▸ **Your instructions**:
Every record is to be duplicated exactly as it reads, without its images.

[Saved entries]
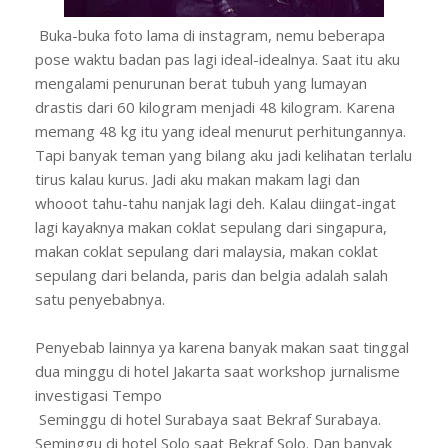
Buka-buka foto lama di instagram, nemu beberapa
pose waktu badan pas lagi ideal-idealnya. Saat itu aku
mengalami penurunan berat tubuh yang lumayan
drastis dari 60 kilogram menjadi 48 kilogram. Karena
memang 48 kg itu yang ideal menurut perhitungannya.
Tapi banyak teman yang bilang aku jadi kelihatan terlalu
tirus kalau kurus. Jadi aku makan makam lagi dan
whooot tahu-tahu nanjak lagi deh. Kalau diingat-ingat
lagi kayaknya makan coklat sepulang dari singapura,
makan coklat sepulang dari malaysia, makan coklat
sepulang dari belanda, paris dan belgia adalah salah
satu penyebabnya.
Penyebab lainnya ya karena banyak makan saat tinggal
dua minggu di hotel Jakarta saat workshop jurnalisme
investigasi Tempo
Seminggu di hotel Surabaya saat Bekraf Surabaya.
Seminggu di hotel Solo saat Bekraf Solo. Dan banyak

▸ **Task output**:
Buka-buka foto lama di instagram, nemu beberapa
pose waktu badan pas lagi ideal-idealnya. Saat itu aku
mengalami penurunan berat tubuh yang lumayan
drastis dari 60 kilogram menjadi 48 kilogram. Karena
memang 48 kg itu yang ideal menurut perhitungannya.
Tapi banyak teman yang bilang aku jadi kelihatan terlalu
tirus kalau kurus. Jadi aku makan makam lagi dan
whooot tahu-tahu nanjak lagi deh. Kalau diingat-ingat
lagi kayaknya makan coklat sepulang dari singapura,
makan coklat sepulang dari malaysia, makan coklat
sepulang dari belanda, paris dan belgia adalah salah
satu penyebabnya.
Penyebab lainnya ya karena banyak makan saat tinggal
dua minggu di hotel Jakarta saat workshop jurnalisme
investigasi Tempo
Seminggu di hotel Surabaya saat Bekraf Surabaya.
Seminggu di hotel Solo saat Bekraf Solo. Dan banyak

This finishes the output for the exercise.